Harald reminds the audience of the three stages of the Breakout Box presented at previous Virtual Interims.
Stage three is to allow generating and consuming tracks directly.

Harald: Guido started implementing stage three directly because it was not much more difficult than stage two.
ProcessingMediaStreamTrack can be shimmed in O(10) lines code. We therefore suggest adding stage two an example rather than as an API surface. Is that OK?

Bernard, Henrik: Yes.

Harald: Should we specify a face-tracking API?

Youenn: Being able to define meta data for this may be useful. Maybe limit it to local tracks?

Harald: We could add a metadata to the frame, which may belong to WebCodecs.

Tim: This is useful for Funny Hats because I don’t see how you can address Funny Hats without face tracking, so I don’t think they’re separable.

Youenn: It’s not just face tracking, it could be more than that (other examples mentioned like “Funny Tongue”).

Tim: The risk is that if we don’t start somewhere we end up not doing face tracking properly. I think we need to address it.

Chris: There are use cases for Breakout Box that don't involve face tracking, and there are use cases in WebCodecs without face tracking.

Dom: It sounds separable enough from Media Capture and Streams that it could be addressed as a separate API and there is already a
face tracking n API in WICG:
https://wicg.github.io/shape-detection-api/

Harald: Should an example be added to the Shape Detection API (WICG spec)?

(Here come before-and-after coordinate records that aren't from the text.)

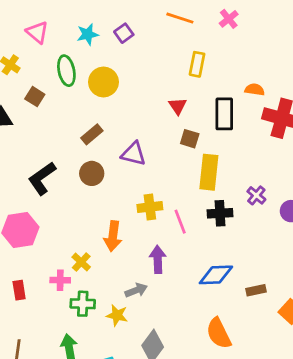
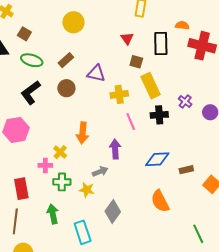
green ellipse: (66, 71) -> (32, 60), moved, turned -60
yellow rectangle: (209, 172) -> (151, 86), turned -30
yellow cross: (150, 207) -> (119, 94), moved
red rectangle: (19, 290) -> (21, 189), moved, size x1.5

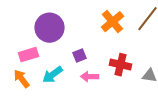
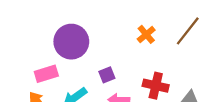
orange cross: (112, 22) -> (146, 34), size x0.7

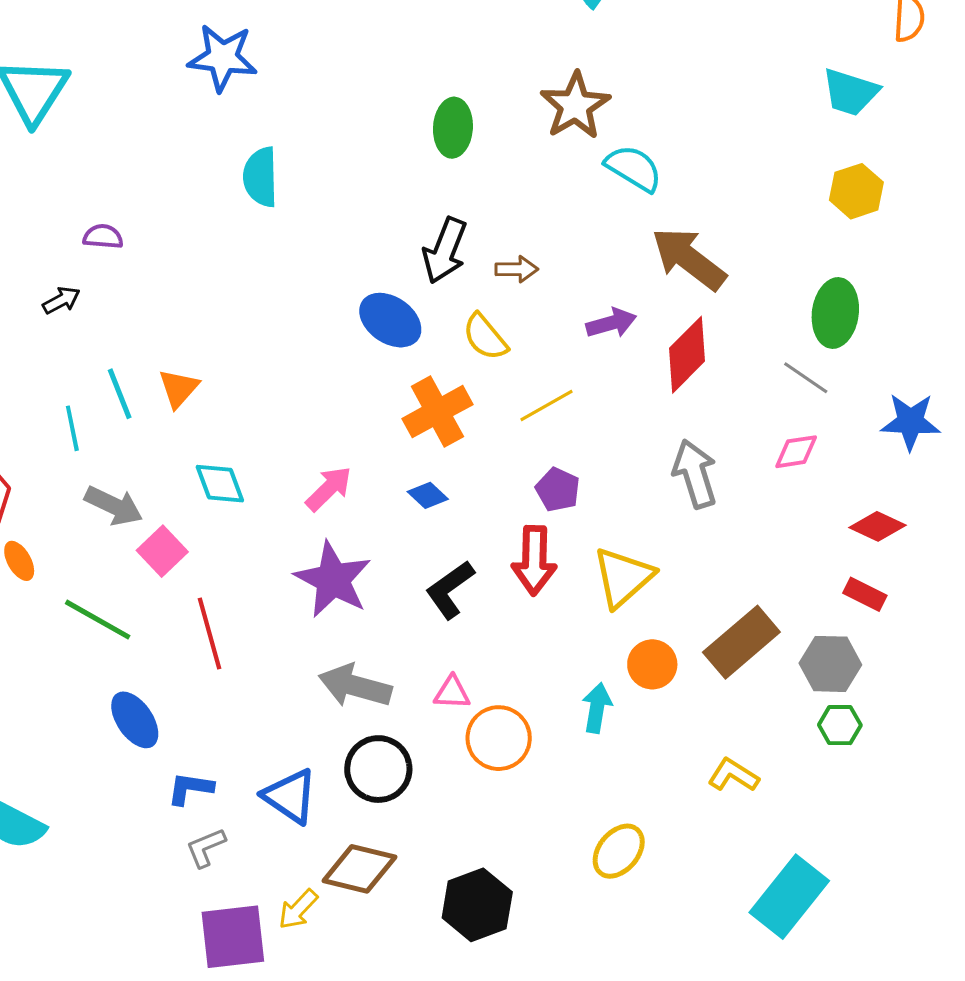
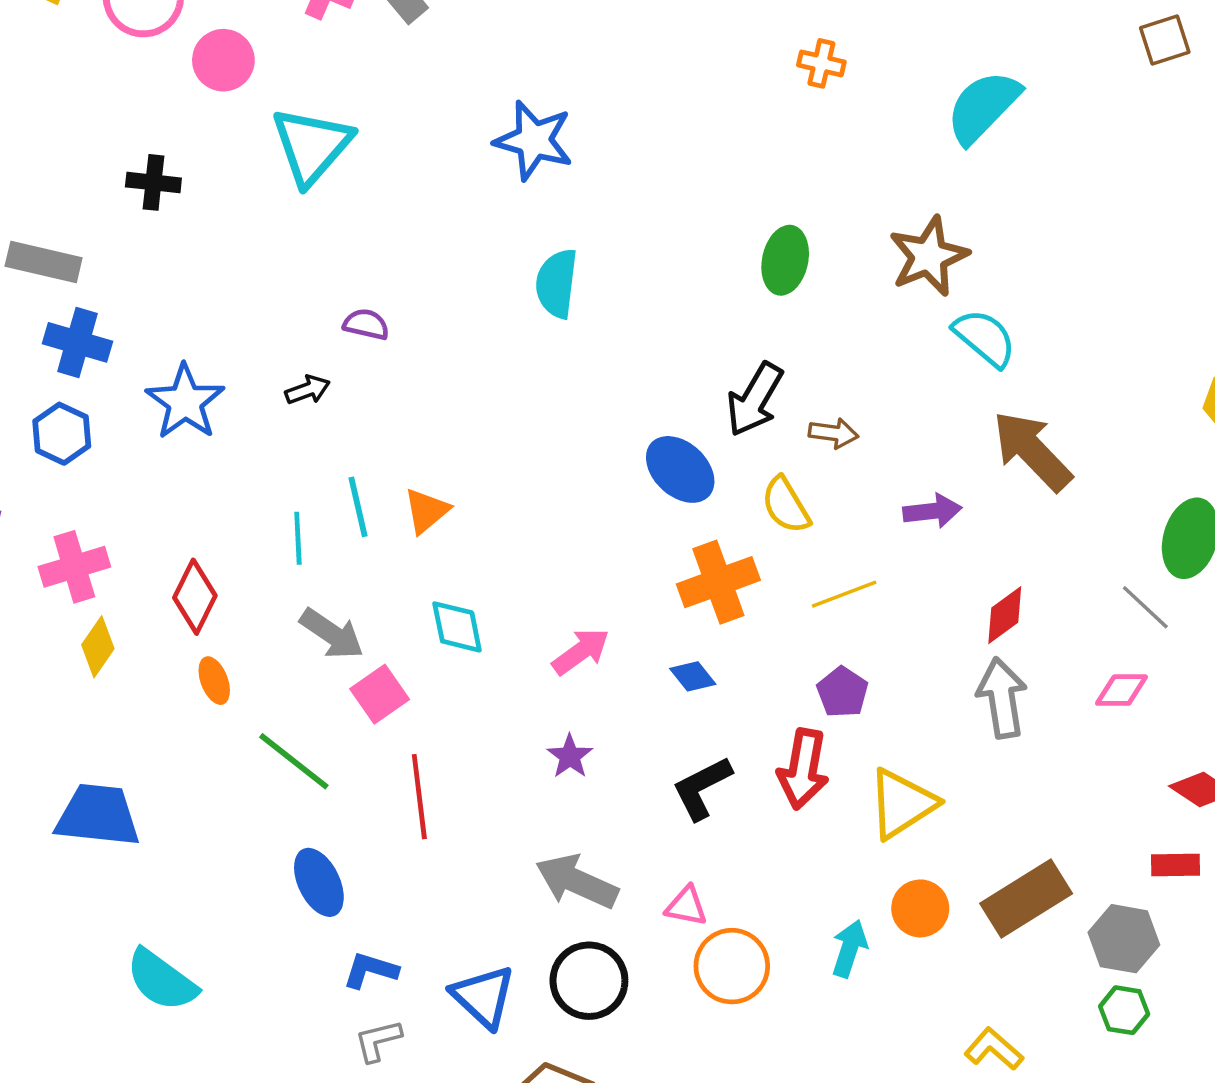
red diamond: (687, 355) -> (1005, 615), moved, size x0.7
purple star: (333, 580) -> (570, 756), size x0.5
red rectangle: (865, 594) -> (1175, 865), turned -36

Then we can discuss whether we need to do more here.

Harald: Insertable Streams Raw Media Status: an experimental implementation available in chromium and the spec work has started.

Takeaways:

Breakout Box stage two will be a shimmable example in the spec rather than a standalone API. Harald is working on spec. Guido has a working implementation.

It’s not clear if this working group should define a Face Tracking API or if this work should be handled by WebCodecs or Shape Detection API (WICG). But it is clear that there is interest.

WebRTC Insertable streams Encoded Media as a transform (Youenn)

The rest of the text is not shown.